Foto: Tomaz Silva
A Petrobras informou, nesta quinta-feira (28 de maio), um novo reajuste no preço da gasolina A vendida para distribuidoras. Apesar do aumento de R$ 0,48 por litro, a estatal aplicará um desconto de R$ 0,44. Dessa forma, o impacto efetivo previsto será de R$ 0,04 por litro.
Além disso, a empresa explicou que a gasolina A corresponde ao combustível puro comercializado pelas refinarias antes da mistura obrigatória com etanol anidro. Depois dessa etapa, o produto passa a ser chamado de gasolina C, que chega aos postos de combustíveis.
Segundo a Petrobras, o desconto ocorre após o decreto assinado pelo presidente Luiz Inácio Lula da Silva (PT) na segunda-feira (25 de maio). A medida criou um subsídio de R$ 0,44 por litro de gasolina. Assim, o governo assumirá parte do custo do combustível.
Ainda de acordo com a medida, o benefício terá duração de dois meses. Enquanto isso, o governo busca reduzir os efeitos da alta internacional do petróleo, cenário influenciado pela guerra no Oriente Médio.
O subsídio será pago diretamente aos produtores e importadores de gasolina por meio da Agência Nacional do Petróleo, Gás Natural e Biocombustíveis (ANP).
A Petrobras também informou que sua participação no preço final da gasolina ao consumidor passará de R$ 1,80 para R$ 1,83 por litro.

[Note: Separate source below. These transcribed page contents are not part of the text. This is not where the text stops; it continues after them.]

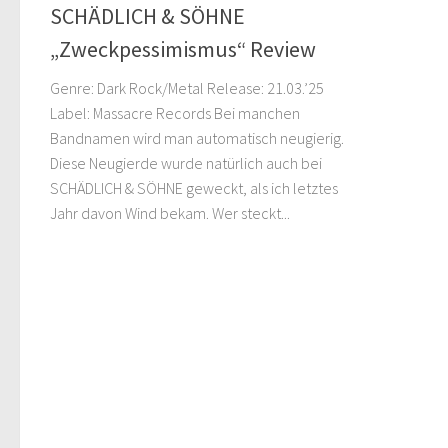
SCHÄDLICH & SÖHNE
„Zweckpessimismus“ Review
Genre: Dark Rock/Metal Release: 21.03.’25
Label: Massacre Records Bei manchen
Bandnamen wird man automatisch neugierig.
Diese Neugierde wurde natürlich auch bei
SCHÄDLICH & SÖHNE geweckt, als ich letztes
Jahr davon Wind bekam. Wer steckt...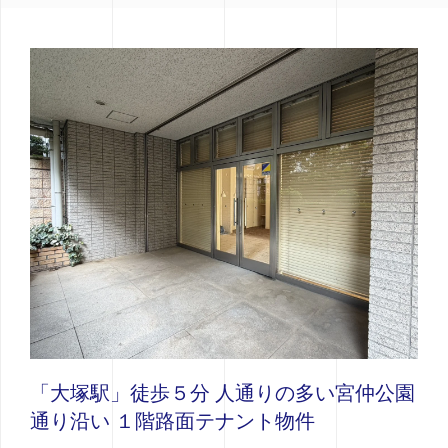
「大塚駅」徒歩５分 人通りの多い宮仲公園
通り沿い １階路面テナント物件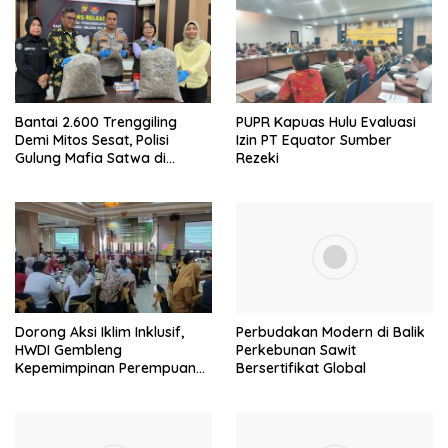
Bantai 2.600 Trenggiling
PUPR Kapuas Hulu Evaluasi
Demi Mitos Sesat, Polisi
Izin PT Equator Sumber
Gulung Mafia Satwa di
Rezeki
Pontianak Bersama
Setengah Ton Sisik Haram
Dorong Aksi Iklim Inklusif,
Perbudakan Modern di Balik
HWDI Gembleng
Perkebunan Sawit
Kepemimpinan Perempuan
Bersertifikat Global
Disabilitas di Pontianak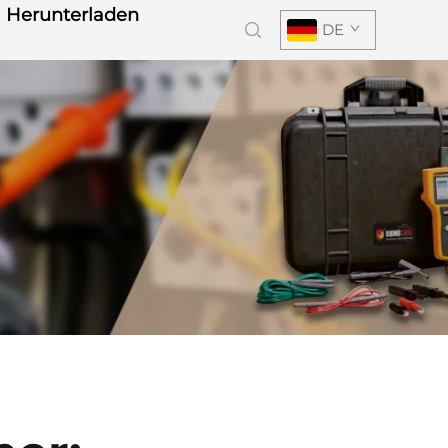
Herunterladen
DE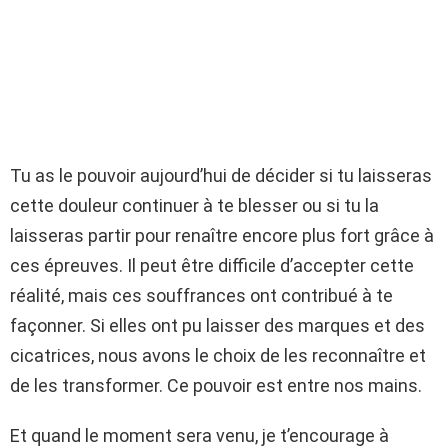
Tu as le pouvoir aujourd’hui de décider si tu laisseras
cette douleur continuer à te blesser ou si tu la
laisseras partir pour renaître encore plus fort grâce à
ces épreuves. Il peut être difficile d’accepter cette
réalité, mais ces souffrances ont contribué à te
façonner. Si elles ont pu laisser des marques et des
cicatrices, nous avons le choix de les reconnaître et
de les transformer. Ce pouvoir est entre nos mains.
Et quand le moment sera venu, je t’encourage à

Conforme a estatal, o reajuste residual na gasolina C vendida nos postos poderá chegar a, no máximo, R$ 0,03 por litro.
Reajuste já vinha sendo sinalizado
No fim de abril, a presidente da Petrobras, Magda Chambriard, já havia indicado a possibilidade de aumento nos preços da gasolina nas refinarias. Na ocasião, ela afirmou que a estatal poderia reajustar os valores caso o governo aprovasse um desconto para produtores e importadores de combustíveis.
Segundo Chambriard, a medida abriria espaço para mudanças nos preços praticados pela Petrobras sem impacto direto ao consumidor final.
Guerra no Oriente Médio pressiona petróleo
A alta do petróleo no mercado internacional ganhou força após o avanço da guerra envolvendo Estados Unidos, Israel e Irã. Além disso, o bloqueio da passagem de navios pelo Estreito de Ormuz afetou o comércio global da commodity.
Atualmente, mais de 20% do petróleo mundial passa pela região. Por causa da restrição na oferta, os preços dispararam desde o início do conflito, em 28 de fevereiro.
De acordo com os dados citados, o petróleo Brent saiu de US$ 72,48 por barril para US$ 94,29 no fechamento da quarta-feira (27 de maio). O avanço representa alta de 30%.